Libguestfs - Jun 2022 - [libguestfs-common PATCH 07/12] options: add back-end for LUKS decryption with Clevis+Tang

On 06/28/22 16:33, Richard W.M. Jones wrote:
> On Tue, Jun 28, 2022 at 01:49:10PM +0200, Laszlo Ersek wrote:
>> Extend the "matching_key" structure with a new boolean field,
"clevis".
>> "clevis" is mutually exclusive with a non-NULL
"passphrase" field. If
>> "clevis" is set, open the LUKS device with
guestfs_clevis_luks_unlock() --
>> which requires no explicit passphrase --; otherwise, continue calling
>> guestfs_cryptsetup_open().
>>
>> This patch introduces no change in observable behavior; there is no
user
>> interface yet for setting the "clevis" field to
"true".
>>
>> Bugzilla: https://bugzilla.redhat.com/show_bug.cgi?id=1809453
>> Signed-off-by: Laszlo Ersek <lersek at redhat.com>
>> ---
>>
>> Notes:
>>     This patch introduces a call to guestfs_clevis_luks_unlock(), which
is a
>>     new libguestfs API (introduced in the sibling libguestfs series).
>>     
>>     Assuming we still care about building guestfs-tools and virt-v2v
against
>>     an independent libguestfs (library and appliance), we need to do
one of
>>     the following things:
>>     
>>     (1) Make the call dependent on the GUESTFS_HAVE_CLEVIS_LUKS_UNLOCK
>>     feature test macro.

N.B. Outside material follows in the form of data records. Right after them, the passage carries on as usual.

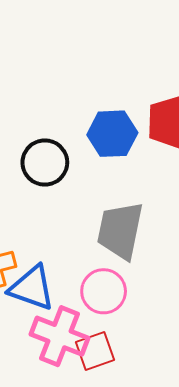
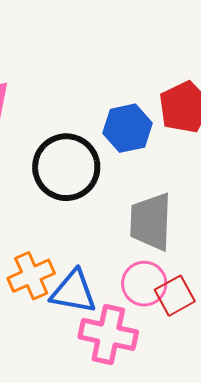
black circle: (45, 163) -> (66, 167), size x1.4
red square: (95, 351) -> (175, 296), moved

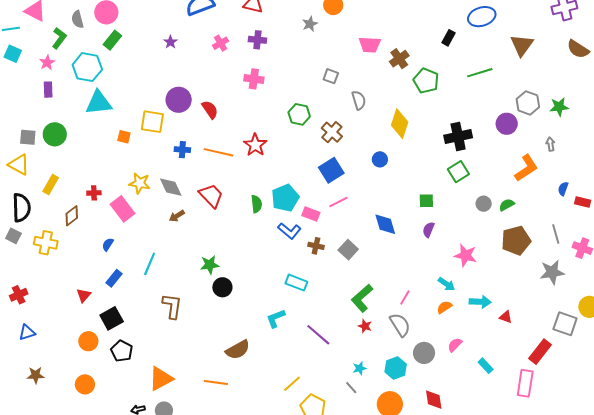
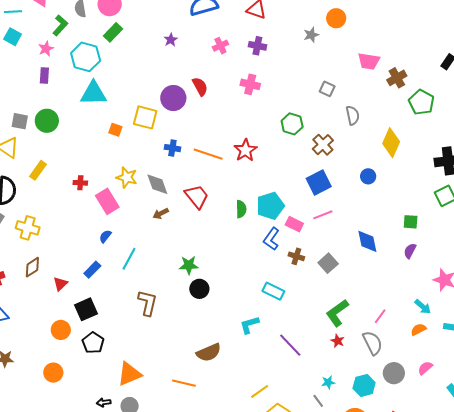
red semicircle: (210, 110) -> (200, 87), moved
brown diamond: (72, 216) -> (32, 267), moved
blue L-shape: (289, 231) -> (271, 239), turned 80
blue semicircle: (108, 244) -> (105, 236), moved

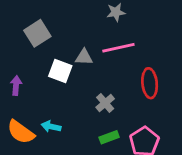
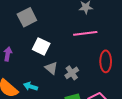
gray triangle: (84, 57) -> (51, 68), moved, turned 32

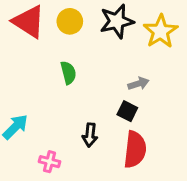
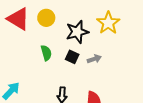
black star: (117, 21) -> (77, 32), moved
black square: (127, 111) -> (72, 57), moved

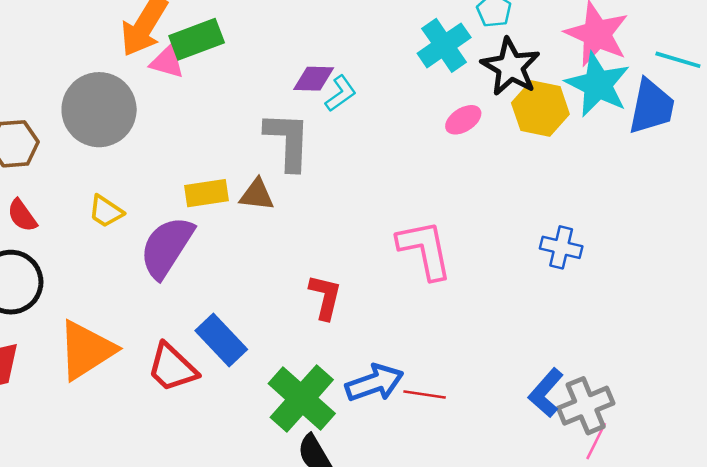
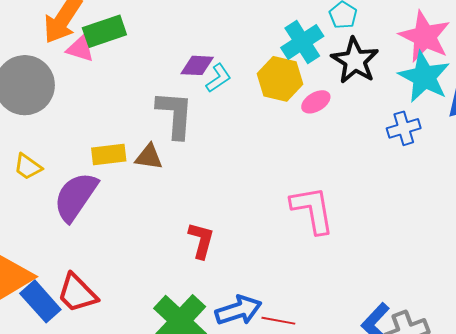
yellow hexagon: (540, 108) -> (280, 79), moved
blue cross: (561, 247) -> (404, 128), moved, turned -32
pink L-shape: (425, 250) -> (313, 210), moved
blue rectangle: (221, 340) -> (40, 301), moved

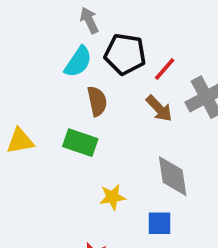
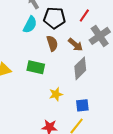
red line: (165, 69) -> (84, 16), moved
brown semicircle: (97, 101) -> (52, 43), moved
gray diamond: (173, 176) -> (80, 68), moved, turned 60

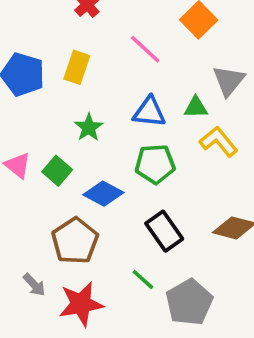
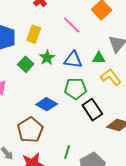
green star: (89, 127) -> (47, 58), moved
green square: (57, 171) -> (26, 64), moved
black rectangle: (164, 231) -> (92, 110), moved
green line: (143, 279) -> (67, 152), turned 64

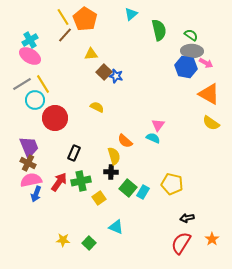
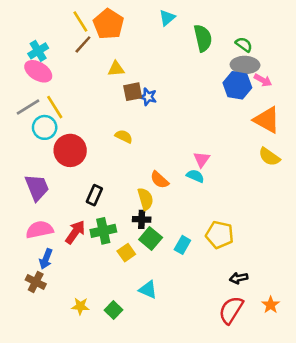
brown square: (104, 72) -> (133, 92), turned 35
brown cross: (28, 163) -> (36, 282), moved
green square: (128, 188) -> (151, 239), moved
blue arrow: (36, 194) -> (46, 259), moved

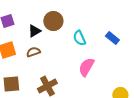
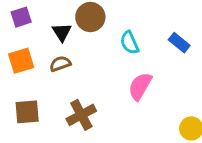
black triangle: (34, 31) -> (62, 32), turned -32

If it is missing, the library is too old, just
set
>>     "r = -1", and (possibly) print a warning to stderr.
> 
> ^ Yes, we need to do this one.
> 
>>     (2) Cut a new libguestfs release, and bump the minimum version in
>>     "m4/guestfs-libraries.m4" (in both guestfs-tools and
virt-v2v) to the
>>     new version.
>>     
>>     Both of these have drawbacks.
>>     
>>     Disadvantages of (1):
>>     
>>     - Printing a raw warning to stderr is OK for the C-language tools,
but
>>       the code is used by OCaml tools as well, which have
pretty-printed
>>       warnings.
>>     
>>     - Simply skipping the guestfs_clevis_luks_unlock() call -- i.e.,
>>       pretending it fails -- is not user-friendly. In particular, once
we
>>       add the new selector type for "--key" later in this
series, and
>>       document it in "options/key-option.pod", all the
tools' docs will pick
>>       it up at once, even if the library is too old to provide the
>>       interface.
> 
> I'm not sure I see the problem here.  If we don't have the
interface
> at compile time [or the feature at runtime - but that's extra
> complexity], _and_ the user uses the new option, we should fail with
> an error (using the normal mechanism for errors, don't print stuff on
> stderr).  It's an error that we need to report to the user if
they're
> expecting a clevis selector to work and it cannot.
How about this:

- In this patch, if GUESTFS_HAVE_CLEVIS_LUKS_UNLOCK is not defined, but
"key->clevis" is set, then abort(). The idea being, the utilities
should
never permit (or cause) "key->clevis" to be set when the API is
missing.
The utilities need to catch the unsatisfiable request for clevis
earlier. (In this patch, it is too late for reporting that kind of error!)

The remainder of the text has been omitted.